→ **Exercise**
Every record is to be printed exactly as written, and any picture in it is skipped.

■ ■ ■

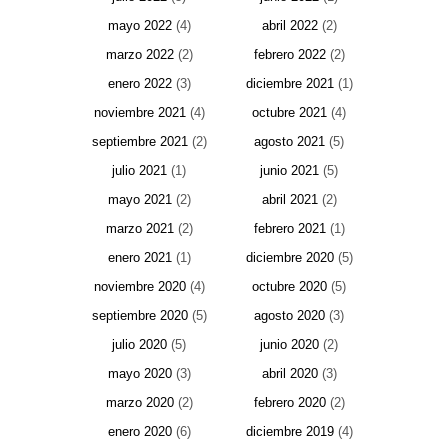
mayo 2022
(4)
abril 2022
(2)
marzo 2022
(2)
febrero 2022
(2)
enero 2022
(3)
diciembre 2021
(1)
noviembre 2021
(4)
octubre 2021
(4)
septiembre 2021
(2)
agosto 2021
(5)
julio 2021
(1)
junio 2021
(5)
mayo 2021
(2)
abril 2021
(2)
marzo 2021
(2)
febrero 2021
(1)
enero 2021
(1)
diciembre 2020
(5)
noviembre 2020
(4)
octubre 2020
(5)
septiembre 2020
(5)
agosto 2020
(3)
julio 2020
(5)
junio 2020
(2)
mayo 2020
(3)
abril 2020
(3)
marzo 2020
(2)
febrero 2020
(2)
enero 2020
(6)
diciembre 2019
(4)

■ ■ ■

→ **Solution to this problem**
mayo 2022
(4)
abril 2022
(2)
marzo 2022
(2)
febrero 2022
(2)
enero 2022
(3)
diciembre 2021
(1)
noviembre 2021
(4)
octubre 2021
(4)
septiembre 2021
(2)
agosto 2021
(5)
julio 2021
(1)
junio 2021
(5)
mayo 2021
(2)
abril 2021
(2)
marzo 2021
(2)
febrero 2021
(1)
enero 2021
(1)
diciembre 2020
(5)
noviembre 2020
(4)
octubre 2020
(5)
septiembre 2020
(5)
agosto 2020
(3)
julio 2020
(5)
junio 2020
(2)
mayo 2020
(3)
abril 2020
(3)
marzo 2020
(2)
febrero 2020
(2)
enero 2020
(6)
diciembre 2019
(4)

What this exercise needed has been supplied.